Re: Disable WAL logging to speed up data loading

From: Stephen Frost <sfrost(at)snowman(dot)net>
To: "osumi(dot)takamichi(at)fujitsu(dot)com" <osumi(dot)takamichi(at)fujitsu(dot)com>
Cc: Magnus Hagander <magnus(at)hagander(dot)net>, Robert Haas <robertmhaas(at)gmail(dot)com>, Fujii Masao <masao(dot)fujii(at)oss(dot)nttdata(dot)com>, Laurenz Albe <laurenz(dot)albe(at)cybertec(dot)at>, "tsunakawa(dot)takay(at)fujitsu(dot)com" <tsunakawa(dot)takay(at)fujitsu(dot)com>, Kyotaro Horiguchi <horikyota(dot)ntt(at)gmail(dot)com>, "ashutosh(dot)bapat(dot)oss(at)gmail(dot)com" <ashutosh(dot)bapat(dot)oss(at)gmail(dot)com>, "pgsql-hackers(at)lists(dot)postgresql(dot)org" <pgsql-hackers(at)lists(dot)postgresql(dot)org>
Subject: Re: Disable WAL logging to speed up data loading
Date: 2020-11-09 15:18:08
Message-ID: 20201109151807.GG16415@tamriel.snowman.net
Views: Raw Message | Whole Thread | Download mbox | Resend email
Thread:
Lists: pgsql-hackers

Greetings,

* osumi(dot)takamichi(at)fujitsu(dot)com (osumi(dot)takamichi(at)fujitsu(dot)com) wrote:
> On Tuesday, Nov 3, 2020 3:02 AM Stephen Frost <sfrost(at)snowman(dot)net> wrote:
> > I'm not sure that wal_level=none is really the right way to address this
> > use-case. We already have unlogged tables and that's pretty clean and
> > meets the "we want to load data fast without having to pay for WAL" use case.
> > The argument here seems to be that to take advantage of unlogged tables
> > requires the tools using PG to know how to issue a 'CREATE UNLOGGED
> > TABLE' command instead of a 'CREATE TABLE' command.
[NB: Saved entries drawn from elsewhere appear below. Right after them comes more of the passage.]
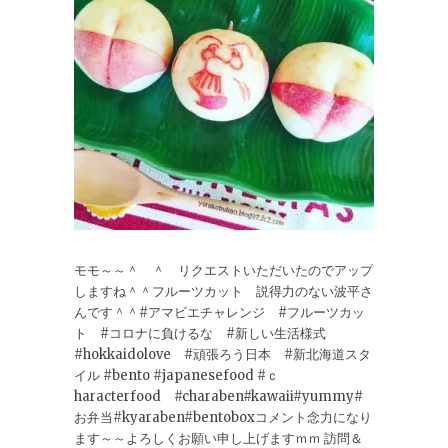
モモ～～＾ ＾ リクエストいただいたのでアップ
しますね＾＾フルーツカット 説得力のない波平さ
んです＾＾#アマビエチャレンジ #フルーツカッ
ト #コロナに負けるな #新しい生活様式
#hokkaidolove #頑張ろう日本 #新北海道スタ
イル #bento #japanesefood #ｃ
haracterfood #charaben#kawaii#yummy#
お弁当#kyaraben#bentoboxコメント念力になり
ます～～よろしくお願い申し上げますｍｍ 訪問＆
That doesn't
> > seem like a huge leap, but we could make it easier by just adding a
> > 'table_log_default' or such GUC that could be set on the data loading role to
> > have all tables created by it be unlogged.
> I'm afraid to say that in the case to setup all tables as unlogged,
> the user are forced to be under tension to
> back up *all* commands from application, in preparation for unexpected crash.
> This is because whenever the server crashes,
> the unlogged tables are truncated and the DBA needs to
> input the processings after the last backup again without exception.
> I didn't think that this was easy and satisfied the user.

You'll need to explain how this is different from the proposed
'wal_level = none' option, since it sounded like that would be exactly
the same case..?

> In addition, as long as the tables are unlogged, the user cannot be released from
> this condition or (requirement ?) to back up all commands or
> to guarantee that all commands are repeatable for the DBA.
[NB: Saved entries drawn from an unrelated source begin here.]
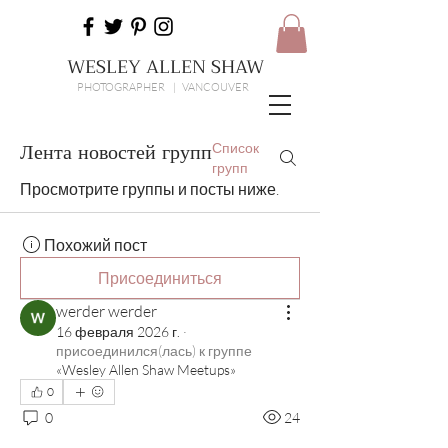
WESLEY ALLEN SHAW
PHOTOGRAPHER | VANCOUVER
Лента новостей групп
Список
групп
Просмотрите группы и посты ниже.
Похожий пост
Присоединиться
werder werder
16 февраля 2026 г.
·
присоединился(лась) к группе
«Wesley Allen Shaw Meetups»
0
0
24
They can change the table to be logged though, if they wish to.

> When I consider the use case is the system of data warehouse
> as described upthread, the size of each table can be large.
> Thus, changing the status from unlogged to logged (recoverable)
> takes much time under the current circumstances, which was discussed before.

Ok- so the issue is that, today, we dump all of the table into the WAL
when we go from unlogged to logged, but as I outlined previously,
perhaps that's because we're missing a trick there when
wal_level=minimal. If wal_level=minimal, then it would seem like we
could lock the table, then sync it and then mark is as logged, which is
more-or-less what you're asking to have be effectively done with the
proposed wal_level=none, but this would be an optimization for all
existing users of wal_level=minimal who have unlogged tables that they
want to change to logged, and this works on a per-table basis instead,
which seems like a better approach than a cluster-wide setting.
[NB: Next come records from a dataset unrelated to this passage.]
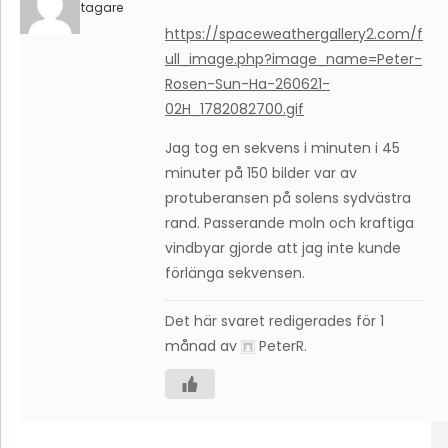
Deltagare
https://spaceweathergallery2.com/f
ull_image.php?image_name=Peter-
Rosen-Sun-Ha-260621-
02H_1782082700.gif
Jag tog en sekvens i minuten i 45
minuter på 150 bilder var av
protuberansen på solens sydvästra
rand. Passerande moln och kraftiga
vindbyar gjorde att jag inte kunde
förlänga sekvensen.
Det här svaret redigerades för 1
månad av
PeterR
.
> By having the limited window of time,
> during wal_level=none, I'd like to make wal_level=none work to
> localize and minimize the burden to guarantee all commands are
> repeatable. To achieve this, after switching wal_level from none to higher ones,
> the patch must ensure crash recovery, though.

Perhaps a helper command could be added to ALTER TABLE ALL IN TABLESPACE
to marked a bunch of unlogged tables over to being logged would be good
to add too.

> Sorry that my current patch doesn't complete this aspect fully at present
> but, may I have your opinion about this ?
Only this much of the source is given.